Birçok Türk iş insanının çift pasaport uygulaması ile ilgili bilgisi bulunmuyor. Onlara ne yapmalarını önerirsiniz?
İhracat yapan iş insanlarımıza koşullarını taşımaları halinde hususi damgalı pasaport yani yeşil pasaport almalarını, ikinci pasaport başvurularını da yeşil pasaport olarak yapmalarını mutlaka öneriyorum.
Çift pasaport uygulaması Türk iş insanlarının daha kolay ticaret yapmalarını, yurt dışı fuarlara katılmalarını, dolayısıyla vize sorununu aşmalarını sağlaması için yeterli mi?
Türk iş insanlarının iş yaşamlarını daha iyi sürdürmeye ve çözüm üretmeye yönelik uygulamalardan yararlanmaları elbette önemlidir ama kesinlikle yeterli değildir. Vize uygulayan ülkeler ile daha fazla diplomatik ilişkiler geliştirilmesi, lobiler oluşturulması yönündeki çalışmalarının artırılması gerekmektedir.

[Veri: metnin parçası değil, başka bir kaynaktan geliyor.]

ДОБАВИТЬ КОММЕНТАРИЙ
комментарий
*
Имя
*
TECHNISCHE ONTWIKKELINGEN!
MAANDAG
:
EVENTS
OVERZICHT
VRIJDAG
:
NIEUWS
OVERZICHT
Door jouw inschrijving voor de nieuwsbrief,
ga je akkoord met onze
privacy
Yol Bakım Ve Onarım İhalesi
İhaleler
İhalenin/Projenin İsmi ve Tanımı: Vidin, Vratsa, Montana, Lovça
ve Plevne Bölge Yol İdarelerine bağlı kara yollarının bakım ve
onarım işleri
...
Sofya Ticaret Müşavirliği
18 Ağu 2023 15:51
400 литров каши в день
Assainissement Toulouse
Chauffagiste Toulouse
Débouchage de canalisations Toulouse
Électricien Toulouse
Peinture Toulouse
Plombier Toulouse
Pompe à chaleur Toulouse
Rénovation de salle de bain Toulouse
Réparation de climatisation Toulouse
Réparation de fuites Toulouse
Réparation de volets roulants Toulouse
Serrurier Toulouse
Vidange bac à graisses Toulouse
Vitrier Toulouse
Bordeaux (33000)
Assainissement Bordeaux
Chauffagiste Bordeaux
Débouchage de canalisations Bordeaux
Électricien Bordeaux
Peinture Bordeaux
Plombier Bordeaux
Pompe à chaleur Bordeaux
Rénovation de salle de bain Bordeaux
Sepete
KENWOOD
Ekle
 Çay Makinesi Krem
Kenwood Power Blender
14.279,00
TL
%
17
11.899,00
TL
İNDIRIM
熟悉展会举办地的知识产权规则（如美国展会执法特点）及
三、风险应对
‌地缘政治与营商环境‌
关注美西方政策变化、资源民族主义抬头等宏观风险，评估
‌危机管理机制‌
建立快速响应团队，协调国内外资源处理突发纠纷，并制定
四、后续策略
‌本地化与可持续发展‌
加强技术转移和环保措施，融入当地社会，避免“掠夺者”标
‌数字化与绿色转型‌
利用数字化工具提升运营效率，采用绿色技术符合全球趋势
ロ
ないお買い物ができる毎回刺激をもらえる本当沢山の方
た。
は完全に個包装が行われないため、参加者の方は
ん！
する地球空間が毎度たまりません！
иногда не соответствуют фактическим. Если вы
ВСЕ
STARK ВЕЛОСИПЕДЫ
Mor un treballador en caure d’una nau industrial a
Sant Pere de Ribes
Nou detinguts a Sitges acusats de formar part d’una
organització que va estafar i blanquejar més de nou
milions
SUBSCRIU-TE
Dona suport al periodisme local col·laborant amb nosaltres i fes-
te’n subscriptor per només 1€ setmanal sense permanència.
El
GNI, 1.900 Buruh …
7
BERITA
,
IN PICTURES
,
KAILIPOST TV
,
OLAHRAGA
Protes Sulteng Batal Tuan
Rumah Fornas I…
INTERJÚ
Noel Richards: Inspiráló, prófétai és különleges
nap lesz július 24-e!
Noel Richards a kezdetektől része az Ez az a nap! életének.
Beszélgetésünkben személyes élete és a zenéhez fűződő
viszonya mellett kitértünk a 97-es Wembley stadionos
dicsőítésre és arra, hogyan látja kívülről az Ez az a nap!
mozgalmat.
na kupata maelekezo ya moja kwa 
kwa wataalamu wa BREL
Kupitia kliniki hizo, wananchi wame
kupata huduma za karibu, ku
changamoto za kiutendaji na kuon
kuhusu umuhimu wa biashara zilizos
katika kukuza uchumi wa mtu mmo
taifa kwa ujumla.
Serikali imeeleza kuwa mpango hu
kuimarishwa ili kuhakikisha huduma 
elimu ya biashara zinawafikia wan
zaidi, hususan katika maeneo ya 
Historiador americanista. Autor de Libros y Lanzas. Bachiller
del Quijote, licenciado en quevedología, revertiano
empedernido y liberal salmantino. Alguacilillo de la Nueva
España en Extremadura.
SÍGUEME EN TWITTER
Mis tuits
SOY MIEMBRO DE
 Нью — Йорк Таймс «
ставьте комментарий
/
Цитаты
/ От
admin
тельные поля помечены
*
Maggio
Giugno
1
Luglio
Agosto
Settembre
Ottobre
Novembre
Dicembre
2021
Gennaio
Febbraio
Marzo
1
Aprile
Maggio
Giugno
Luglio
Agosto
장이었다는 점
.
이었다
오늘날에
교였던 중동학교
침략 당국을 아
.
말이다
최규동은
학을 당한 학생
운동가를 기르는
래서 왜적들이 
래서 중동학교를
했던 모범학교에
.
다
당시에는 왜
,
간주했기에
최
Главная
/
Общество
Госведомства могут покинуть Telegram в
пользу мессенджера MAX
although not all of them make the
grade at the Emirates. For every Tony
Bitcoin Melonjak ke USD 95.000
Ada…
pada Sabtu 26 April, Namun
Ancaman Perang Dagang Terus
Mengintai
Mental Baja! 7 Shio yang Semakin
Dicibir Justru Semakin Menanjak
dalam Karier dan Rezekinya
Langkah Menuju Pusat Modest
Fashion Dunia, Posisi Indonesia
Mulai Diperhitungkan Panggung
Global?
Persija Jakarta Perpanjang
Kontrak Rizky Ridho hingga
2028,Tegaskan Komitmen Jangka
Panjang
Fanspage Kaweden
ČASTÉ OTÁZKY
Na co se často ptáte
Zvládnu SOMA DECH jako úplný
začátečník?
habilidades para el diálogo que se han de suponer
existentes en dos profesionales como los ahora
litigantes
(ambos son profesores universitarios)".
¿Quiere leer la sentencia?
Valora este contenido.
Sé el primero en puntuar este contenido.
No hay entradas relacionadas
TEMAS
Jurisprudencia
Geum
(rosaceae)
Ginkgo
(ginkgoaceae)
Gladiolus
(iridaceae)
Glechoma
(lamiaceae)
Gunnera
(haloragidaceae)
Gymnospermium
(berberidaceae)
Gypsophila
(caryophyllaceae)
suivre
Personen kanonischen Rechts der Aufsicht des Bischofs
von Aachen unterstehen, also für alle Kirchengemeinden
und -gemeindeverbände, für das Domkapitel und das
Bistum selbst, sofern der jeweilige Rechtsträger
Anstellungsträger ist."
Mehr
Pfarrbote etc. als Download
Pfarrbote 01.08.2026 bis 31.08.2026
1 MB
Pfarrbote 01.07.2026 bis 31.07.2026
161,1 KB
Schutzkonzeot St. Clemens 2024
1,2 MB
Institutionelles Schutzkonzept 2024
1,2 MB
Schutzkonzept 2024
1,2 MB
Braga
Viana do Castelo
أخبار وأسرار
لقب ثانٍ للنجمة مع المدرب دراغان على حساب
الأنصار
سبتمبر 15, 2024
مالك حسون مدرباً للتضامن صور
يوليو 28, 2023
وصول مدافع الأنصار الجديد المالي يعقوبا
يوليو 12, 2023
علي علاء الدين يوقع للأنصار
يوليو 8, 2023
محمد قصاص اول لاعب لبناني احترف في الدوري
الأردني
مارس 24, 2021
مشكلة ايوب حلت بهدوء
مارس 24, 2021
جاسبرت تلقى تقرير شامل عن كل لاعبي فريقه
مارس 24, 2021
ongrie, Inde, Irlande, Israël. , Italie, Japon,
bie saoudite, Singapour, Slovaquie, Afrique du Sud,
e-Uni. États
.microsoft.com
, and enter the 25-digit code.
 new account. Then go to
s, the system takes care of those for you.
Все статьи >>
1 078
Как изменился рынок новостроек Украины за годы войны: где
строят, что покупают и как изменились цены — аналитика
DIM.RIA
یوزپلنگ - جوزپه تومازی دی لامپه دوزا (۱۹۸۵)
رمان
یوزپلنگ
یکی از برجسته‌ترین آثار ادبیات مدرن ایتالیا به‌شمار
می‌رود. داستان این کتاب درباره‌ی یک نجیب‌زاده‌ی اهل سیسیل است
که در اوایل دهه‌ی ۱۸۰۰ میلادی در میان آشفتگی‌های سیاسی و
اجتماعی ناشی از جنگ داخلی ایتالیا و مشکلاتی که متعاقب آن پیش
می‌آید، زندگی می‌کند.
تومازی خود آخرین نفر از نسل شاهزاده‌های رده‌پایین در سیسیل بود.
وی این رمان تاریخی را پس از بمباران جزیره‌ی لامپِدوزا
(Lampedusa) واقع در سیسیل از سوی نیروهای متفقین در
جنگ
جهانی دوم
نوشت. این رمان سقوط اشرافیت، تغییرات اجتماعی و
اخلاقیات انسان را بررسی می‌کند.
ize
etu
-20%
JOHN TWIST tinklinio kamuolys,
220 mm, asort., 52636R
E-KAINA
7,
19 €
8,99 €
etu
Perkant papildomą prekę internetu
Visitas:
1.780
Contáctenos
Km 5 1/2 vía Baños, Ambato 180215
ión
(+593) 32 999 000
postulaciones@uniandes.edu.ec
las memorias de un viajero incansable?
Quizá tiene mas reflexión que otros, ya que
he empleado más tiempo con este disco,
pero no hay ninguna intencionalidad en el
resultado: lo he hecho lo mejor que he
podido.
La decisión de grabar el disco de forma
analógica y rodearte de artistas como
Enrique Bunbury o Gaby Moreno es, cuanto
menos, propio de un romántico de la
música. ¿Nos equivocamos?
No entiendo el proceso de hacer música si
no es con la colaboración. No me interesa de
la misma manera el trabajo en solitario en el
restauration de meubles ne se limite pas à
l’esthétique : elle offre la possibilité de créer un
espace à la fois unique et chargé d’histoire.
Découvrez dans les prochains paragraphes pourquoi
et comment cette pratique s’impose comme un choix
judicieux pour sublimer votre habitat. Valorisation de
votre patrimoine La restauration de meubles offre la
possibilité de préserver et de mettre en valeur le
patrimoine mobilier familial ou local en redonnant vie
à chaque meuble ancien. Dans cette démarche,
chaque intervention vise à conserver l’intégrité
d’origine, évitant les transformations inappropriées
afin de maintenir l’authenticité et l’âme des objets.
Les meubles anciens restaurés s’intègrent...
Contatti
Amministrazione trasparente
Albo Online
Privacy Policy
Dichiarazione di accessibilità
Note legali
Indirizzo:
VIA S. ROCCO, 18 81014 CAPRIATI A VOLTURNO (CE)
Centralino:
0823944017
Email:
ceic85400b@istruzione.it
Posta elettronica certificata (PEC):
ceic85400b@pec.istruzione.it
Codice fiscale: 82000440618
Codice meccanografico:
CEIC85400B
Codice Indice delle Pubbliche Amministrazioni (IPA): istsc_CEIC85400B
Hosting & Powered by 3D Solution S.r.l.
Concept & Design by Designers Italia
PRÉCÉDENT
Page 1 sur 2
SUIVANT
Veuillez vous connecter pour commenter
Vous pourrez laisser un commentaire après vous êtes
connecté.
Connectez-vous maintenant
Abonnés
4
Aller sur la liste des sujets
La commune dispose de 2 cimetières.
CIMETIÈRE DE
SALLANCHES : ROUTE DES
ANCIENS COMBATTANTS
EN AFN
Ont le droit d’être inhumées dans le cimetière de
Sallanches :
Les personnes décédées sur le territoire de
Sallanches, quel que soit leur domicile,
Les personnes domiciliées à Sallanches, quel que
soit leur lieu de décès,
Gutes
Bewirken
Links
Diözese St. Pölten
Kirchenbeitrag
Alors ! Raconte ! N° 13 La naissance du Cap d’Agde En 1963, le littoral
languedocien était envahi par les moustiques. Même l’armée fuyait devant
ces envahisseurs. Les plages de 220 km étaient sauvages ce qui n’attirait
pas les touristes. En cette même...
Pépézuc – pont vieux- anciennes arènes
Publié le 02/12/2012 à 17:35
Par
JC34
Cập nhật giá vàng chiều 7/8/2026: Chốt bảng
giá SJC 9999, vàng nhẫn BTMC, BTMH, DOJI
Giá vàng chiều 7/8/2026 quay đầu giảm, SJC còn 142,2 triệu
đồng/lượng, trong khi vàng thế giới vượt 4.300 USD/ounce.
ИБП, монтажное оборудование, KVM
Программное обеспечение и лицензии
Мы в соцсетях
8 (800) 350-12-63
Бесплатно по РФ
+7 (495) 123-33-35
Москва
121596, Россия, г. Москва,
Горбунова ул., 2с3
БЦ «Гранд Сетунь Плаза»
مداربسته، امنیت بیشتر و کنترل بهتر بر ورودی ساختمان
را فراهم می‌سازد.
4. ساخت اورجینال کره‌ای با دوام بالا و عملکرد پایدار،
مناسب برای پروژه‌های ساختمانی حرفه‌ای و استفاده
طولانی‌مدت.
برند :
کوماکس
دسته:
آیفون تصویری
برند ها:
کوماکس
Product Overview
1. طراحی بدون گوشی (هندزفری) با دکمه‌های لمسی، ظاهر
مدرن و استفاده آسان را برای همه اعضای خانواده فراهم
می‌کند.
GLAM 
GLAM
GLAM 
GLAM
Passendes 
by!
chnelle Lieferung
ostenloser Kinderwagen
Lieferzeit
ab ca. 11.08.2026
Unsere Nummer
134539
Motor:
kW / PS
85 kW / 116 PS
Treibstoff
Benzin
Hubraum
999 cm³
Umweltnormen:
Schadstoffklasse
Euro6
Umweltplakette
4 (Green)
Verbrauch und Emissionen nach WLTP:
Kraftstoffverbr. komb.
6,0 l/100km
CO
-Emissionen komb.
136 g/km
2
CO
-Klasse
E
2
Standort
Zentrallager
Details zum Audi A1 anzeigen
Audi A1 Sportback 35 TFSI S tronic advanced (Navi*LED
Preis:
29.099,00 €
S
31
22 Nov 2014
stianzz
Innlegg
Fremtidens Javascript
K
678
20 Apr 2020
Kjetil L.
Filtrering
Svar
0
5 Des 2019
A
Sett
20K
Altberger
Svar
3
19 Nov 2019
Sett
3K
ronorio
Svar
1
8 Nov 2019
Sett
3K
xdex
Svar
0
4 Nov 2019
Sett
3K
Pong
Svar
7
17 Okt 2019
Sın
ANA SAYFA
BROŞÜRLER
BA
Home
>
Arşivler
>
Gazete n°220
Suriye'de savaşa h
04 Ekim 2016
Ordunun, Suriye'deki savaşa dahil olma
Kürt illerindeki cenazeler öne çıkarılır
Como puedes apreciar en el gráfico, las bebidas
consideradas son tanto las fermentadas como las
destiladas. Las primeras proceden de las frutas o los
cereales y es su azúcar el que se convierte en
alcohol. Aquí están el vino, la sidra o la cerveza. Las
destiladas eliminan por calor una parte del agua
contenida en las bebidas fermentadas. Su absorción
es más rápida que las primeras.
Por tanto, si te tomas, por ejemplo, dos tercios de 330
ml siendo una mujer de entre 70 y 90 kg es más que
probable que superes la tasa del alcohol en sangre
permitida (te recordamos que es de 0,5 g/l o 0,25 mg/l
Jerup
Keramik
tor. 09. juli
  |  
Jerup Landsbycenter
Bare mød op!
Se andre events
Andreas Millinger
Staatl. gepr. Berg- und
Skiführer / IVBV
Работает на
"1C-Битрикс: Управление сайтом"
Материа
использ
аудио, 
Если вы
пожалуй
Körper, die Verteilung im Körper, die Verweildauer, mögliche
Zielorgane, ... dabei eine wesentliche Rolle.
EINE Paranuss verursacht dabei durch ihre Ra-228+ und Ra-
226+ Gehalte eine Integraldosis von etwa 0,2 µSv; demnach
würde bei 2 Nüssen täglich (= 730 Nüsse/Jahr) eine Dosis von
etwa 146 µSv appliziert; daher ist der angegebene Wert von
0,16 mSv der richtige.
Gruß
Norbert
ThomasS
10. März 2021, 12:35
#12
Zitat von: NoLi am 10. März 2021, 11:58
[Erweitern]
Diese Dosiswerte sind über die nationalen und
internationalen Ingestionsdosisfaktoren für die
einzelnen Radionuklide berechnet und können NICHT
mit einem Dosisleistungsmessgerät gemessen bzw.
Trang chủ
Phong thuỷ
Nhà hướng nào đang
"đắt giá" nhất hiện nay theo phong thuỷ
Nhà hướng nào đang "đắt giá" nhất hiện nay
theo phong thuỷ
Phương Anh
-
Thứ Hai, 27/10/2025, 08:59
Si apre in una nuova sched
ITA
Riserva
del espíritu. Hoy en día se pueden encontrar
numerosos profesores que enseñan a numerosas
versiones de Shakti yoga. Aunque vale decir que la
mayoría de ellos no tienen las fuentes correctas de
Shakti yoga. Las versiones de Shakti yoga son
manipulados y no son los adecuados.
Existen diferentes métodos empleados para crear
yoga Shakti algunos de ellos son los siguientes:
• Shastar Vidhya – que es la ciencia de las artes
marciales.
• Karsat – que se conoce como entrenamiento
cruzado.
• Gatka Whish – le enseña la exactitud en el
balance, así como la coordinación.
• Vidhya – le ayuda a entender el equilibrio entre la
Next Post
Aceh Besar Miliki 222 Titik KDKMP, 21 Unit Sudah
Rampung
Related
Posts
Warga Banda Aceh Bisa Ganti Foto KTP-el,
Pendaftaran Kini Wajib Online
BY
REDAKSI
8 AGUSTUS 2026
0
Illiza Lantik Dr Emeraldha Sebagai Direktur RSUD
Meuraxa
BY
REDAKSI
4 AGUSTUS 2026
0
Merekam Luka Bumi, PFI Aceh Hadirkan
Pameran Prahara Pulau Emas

Türk vatandaşlarına çift pasaport alırken ikisi de aynı özelliklere sahip pasaport olabiliyor mu? Örneğin kırmızı pasaport sahibi olan birisi ikinci pasaportunu yine kırmızı alabiliyor mu? Ya da yeşil ya da grip pasaporta sahip olan birisi, ikinci pasaportunu gri ya da yeşil olarak alabiliyor mu?
Birinci pasaportu gri olan vatandaşlarımızın ikinci pasaportu gri veya bordo olabilecektir. Birinci pasaportu yeşil olan vatandaşlarımızın ikinci pasaportları yeşil veya bordo olabilecektir. Birinci pasaportu bordo olan vatandaşlarımızın ikinci pasaportları bordo olabilecektir. Birinci pasaportun süresinden bağımsız olarak ikinci pasaport ayrı bir süreye sahip olabilmektedir.
AKPM Genel Kurulu tavsiye kararı verdi
İklim değişikliği konusunda cezai ve hukuki sorumlulukları içeren raporu da kitaplaştıran, TBMM Sanayi, Ticaret, Enerji, Tabii Kaynaklar, Bilgi ve Teknoloji Komisyonu Başkanlığı’nın yanı sıra Avrupa Konseyi Parlamenter Meclisi Türk Delegasyonu Üyesi Ziya Altunyaldız; Schengen Bilgi Sisteminin gözden geçirilmesi ve güncellenmesi önerisi getirmektedir. Böylelikle Schengen Bilgi Sisteminde yer alan bilgilerin ve diğer uygulamalar ve veri tabanlarınca da kullanıma açılması halinde kişilerin özel ve aile hayatına saygı hakkının ihlalinin önüne geçilmesinin mümkün olacağını böylelikle vize başvuru süreçlerinin daha şeffaf ve izlenebilir olması, vize retlerinin yargı denetimine tabi olmasına dair mekanizmaların kurulması ve önünün açılması, vize süreçlerinin ticari, kültürel, sosyal ve bilimsel iş birliğini engellemeyecek şekilde sürdürülmesi önerilerini de içeren rapor, Avrupa Konseyi Parlamenter Meclisi Genel Kurulu’nda kabul edilmiş olup 46 ülkeyi kapsayan tavsiye kararı niteliğindedir.